We find the burden on the wholesale market, if any, would be minimal. Once completed, Wind VII will be able to produce up to 1001 megawatts of electricity. MidAmerican’s director of environmental programs, compliance, and permitting testified that “there are over 130,000 megawatts of electric generation capacity currently in the market footprint of the MidWest Independent Transmission System Operator, Inc. (MISO).” MISO is the energy market in which MidAmerican competes. The testimony revealed there are an additional 165,000 megawatts of generating capacity in the footprint of the PJM Interconnection, Inc. L.L.C., which operates as a common market with MISO. The testimony further revealed MISO’s annual growth requirements far exceeded the size of Wind VII. This means Wind VII, at most, would account for 0.76 percent of MISO. If'we add the 165,000-megawatt capacity of the PJM, then Wind VII only accounts for 0.34 percent of the market. Therefore, it *50seems any burden Wind VII might have on these large interstate markets would be slight.
The local benefits of Wind VII, on the other hand, would be considerable.

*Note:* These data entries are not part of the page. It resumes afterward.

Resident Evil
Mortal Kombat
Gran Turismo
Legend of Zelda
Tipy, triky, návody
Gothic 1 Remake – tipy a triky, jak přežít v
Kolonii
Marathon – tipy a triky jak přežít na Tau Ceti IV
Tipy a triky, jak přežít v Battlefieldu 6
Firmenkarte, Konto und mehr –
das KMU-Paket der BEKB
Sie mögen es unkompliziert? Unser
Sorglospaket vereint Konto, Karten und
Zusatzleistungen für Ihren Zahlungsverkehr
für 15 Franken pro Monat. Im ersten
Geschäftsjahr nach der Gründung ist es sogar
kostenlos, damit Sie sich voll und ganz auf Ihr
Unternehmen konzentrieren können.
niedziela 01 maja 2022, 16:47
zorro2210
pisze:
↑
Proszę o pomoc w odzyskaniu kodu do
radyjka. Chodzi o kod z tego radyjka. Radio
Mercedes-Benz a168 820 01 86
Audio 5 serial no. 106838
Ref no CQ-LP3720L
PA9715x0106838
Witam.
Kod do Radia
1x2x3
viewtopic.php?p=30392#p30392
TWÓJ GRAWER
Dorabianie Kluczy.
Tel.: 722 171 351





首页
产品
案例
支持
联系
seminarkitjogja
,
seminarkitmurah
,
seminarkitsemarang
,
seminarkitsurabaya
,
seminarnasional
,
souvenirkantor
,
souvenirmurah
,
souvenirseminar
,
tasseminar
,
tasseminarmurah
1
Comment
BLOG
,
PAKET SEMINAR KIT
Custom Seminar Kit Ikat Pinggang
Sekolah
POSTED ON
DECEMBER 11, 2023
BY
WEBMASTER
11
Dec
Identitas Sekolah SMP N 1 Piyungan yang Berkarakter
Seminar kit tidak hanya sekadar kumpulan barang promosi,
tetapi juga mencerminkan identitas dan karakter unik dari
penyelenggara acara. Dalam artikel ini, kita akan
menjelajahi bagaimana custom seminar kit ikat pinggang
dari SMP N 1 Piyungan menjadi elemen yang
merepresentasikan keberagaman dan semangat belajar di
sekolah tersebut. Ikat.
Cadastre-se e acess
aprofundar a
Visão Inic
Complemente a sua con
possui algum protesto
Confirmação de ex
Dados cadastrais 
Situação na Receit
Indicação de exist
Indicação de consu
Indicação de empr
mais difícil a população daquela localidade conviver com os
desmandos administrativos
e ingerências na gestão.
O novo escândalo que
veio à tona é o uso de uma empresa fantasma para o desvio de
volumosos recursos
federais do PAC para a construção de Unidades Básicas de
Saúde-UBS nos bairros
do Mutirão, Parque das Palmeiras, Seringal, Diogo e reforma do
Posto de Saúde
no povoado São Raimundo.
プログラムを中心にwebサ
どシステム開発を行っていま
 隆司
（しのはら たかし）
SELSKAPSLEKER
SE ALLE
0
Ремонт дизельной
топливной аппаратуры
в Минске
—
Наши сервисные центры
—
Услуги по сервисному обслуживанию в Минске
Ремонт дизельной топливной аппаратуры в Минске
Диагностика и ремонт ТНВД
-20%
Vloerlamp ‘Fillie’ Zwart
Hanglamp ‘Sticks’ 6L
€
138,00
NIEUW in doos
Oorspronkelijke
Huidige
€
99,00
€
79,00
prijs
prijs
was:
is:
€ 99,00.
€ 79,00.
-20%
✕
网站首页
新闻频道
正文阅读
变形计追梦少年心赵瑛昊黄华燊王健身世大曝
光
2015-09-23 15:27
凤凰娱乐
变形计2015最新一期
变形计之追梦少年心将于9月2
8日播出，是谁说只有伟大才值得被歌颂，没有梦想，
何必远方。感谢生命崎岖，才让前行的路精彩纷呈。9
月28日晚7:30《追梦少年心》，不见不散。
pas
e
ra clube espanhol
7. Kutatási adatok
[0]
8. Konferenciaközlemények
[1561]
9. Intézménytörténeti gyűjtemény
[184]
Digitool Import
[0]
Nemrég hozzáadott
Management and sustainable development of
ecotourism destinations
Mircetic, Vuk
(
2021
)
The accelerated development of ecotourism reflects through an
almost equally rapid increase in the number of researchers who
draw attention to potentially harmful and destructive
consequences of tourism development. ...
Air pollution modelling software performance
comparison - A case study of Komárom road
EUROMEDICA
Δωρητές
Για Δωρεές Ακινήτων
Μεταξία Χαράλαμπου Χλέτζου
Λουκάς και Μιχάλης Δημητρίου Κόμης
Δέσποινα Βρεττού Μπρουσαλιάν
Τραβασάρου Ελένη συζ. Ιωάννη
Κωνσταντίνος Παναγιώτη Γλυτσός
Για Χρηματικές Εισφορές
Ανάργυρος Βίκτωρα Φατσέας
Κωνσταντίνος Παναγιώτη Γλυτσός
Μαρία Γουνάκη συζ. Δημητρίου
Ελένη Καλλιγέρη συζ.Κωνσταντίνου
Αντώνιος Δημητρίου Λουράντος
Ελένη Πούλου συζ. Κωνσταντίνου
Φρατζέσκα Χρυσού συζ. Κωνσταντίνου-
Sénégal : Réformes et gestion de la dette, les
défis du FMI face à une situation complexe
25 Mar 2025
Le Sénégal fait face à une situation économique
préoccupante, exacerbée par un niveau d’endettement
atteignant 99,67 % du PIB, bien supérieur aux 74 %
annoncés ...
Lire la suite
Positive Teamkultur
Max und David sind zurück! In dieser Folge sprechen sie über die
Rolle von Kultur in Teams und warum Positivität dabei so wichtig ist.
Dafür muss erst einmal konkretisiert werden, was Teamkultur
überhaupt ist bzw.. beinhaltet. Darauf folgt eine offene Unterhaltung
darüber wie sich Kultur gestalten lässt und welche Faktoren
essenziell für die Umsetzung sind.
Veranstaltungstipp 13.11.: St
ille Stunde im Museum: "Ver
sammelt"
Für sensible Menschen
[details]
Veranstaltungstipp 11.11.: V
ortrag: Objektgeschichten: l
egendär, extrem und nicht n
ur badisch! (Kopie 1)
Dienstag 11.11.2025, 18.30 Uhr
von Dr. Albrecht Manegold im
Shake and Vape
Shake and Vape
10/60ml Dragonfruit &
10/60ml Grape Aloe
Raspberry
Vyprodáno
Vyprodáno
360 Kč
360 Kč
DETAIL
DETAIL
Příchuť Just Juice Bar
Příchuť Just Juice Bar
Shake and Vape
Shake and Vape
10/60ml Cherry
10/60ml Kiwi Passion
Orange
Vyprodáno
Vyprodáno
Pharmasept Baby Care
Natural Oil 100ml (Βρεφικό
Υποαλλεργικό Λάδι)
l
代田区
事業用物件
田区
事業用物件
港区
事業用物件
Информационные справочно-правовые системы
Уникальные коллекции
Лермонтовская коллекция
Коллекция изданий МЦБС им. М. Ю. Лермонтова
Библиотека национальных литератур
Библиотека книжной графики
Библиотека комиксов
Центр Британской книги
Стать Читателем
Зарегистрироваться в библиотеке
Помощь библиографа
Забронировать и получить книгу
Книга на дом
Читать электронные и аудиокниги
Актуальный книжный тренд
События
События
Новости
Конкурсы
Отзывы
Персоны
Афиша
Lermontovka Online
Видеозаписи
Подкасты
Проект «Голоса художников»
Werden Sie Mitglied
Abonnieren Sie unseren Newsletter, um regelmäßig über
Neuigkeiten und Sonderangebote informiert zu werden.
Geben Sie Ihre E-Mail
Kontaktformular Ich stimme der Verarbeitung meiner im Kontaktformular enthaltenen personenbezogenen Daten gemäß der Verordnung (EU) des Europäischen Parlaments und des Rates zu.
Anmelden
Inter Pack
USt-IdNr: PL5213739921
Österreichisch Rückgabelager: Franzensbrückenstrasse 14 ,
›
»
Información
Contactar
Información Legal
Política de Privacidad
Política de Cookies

As the district court pointed out, “Wind VII would provide MidAmeriean’s retail customers with a clean, renewable power source with no inherent fuel costs, and help insulate its retail customers from spikes in fossil fuel costs.” It is also reasonable to believe that MidAmerican’s retail customers will use the electricity produced by Wind VII because the wind farm will be located in Iowa.
Therefore, section 476.58 does not directly regulate or discriminate against interstate commerce, and it does not have the effect of favoring in-state economic interests over out-of-state economic interests. Even though it may indirectly affect interstate commerce, any burden section 476.53 places on interstate commerce does not exceed the local benefits.
IX. Disposition.
We affirm the judgment of the district court affirming the judgment of the Board because in this appeal we find (1) the Board properly interpreted and applied section 476.53, (2) substantial evidence supported the Board’s findings, (3) section 476.43 is not applicable to this ratemaking proceeding, and (4) section 476.53 as applied to a rate-regulated public utility that may compete in the wholesale energy market does not violate the Equal Protection Clauses of the Iowa or United States Constitutions or the Commerce Clause of the United States Constitution.
AFFIRMED.
All justices concur except MANSFIELD, J., who concurs specially, and WATERMAN and ZAGER, JJ„ who take no part.. Iberdrola Renewables, Inc., and Interstate Power and Light Company also intervened; however, neither sought judicial review of the Board’s decision.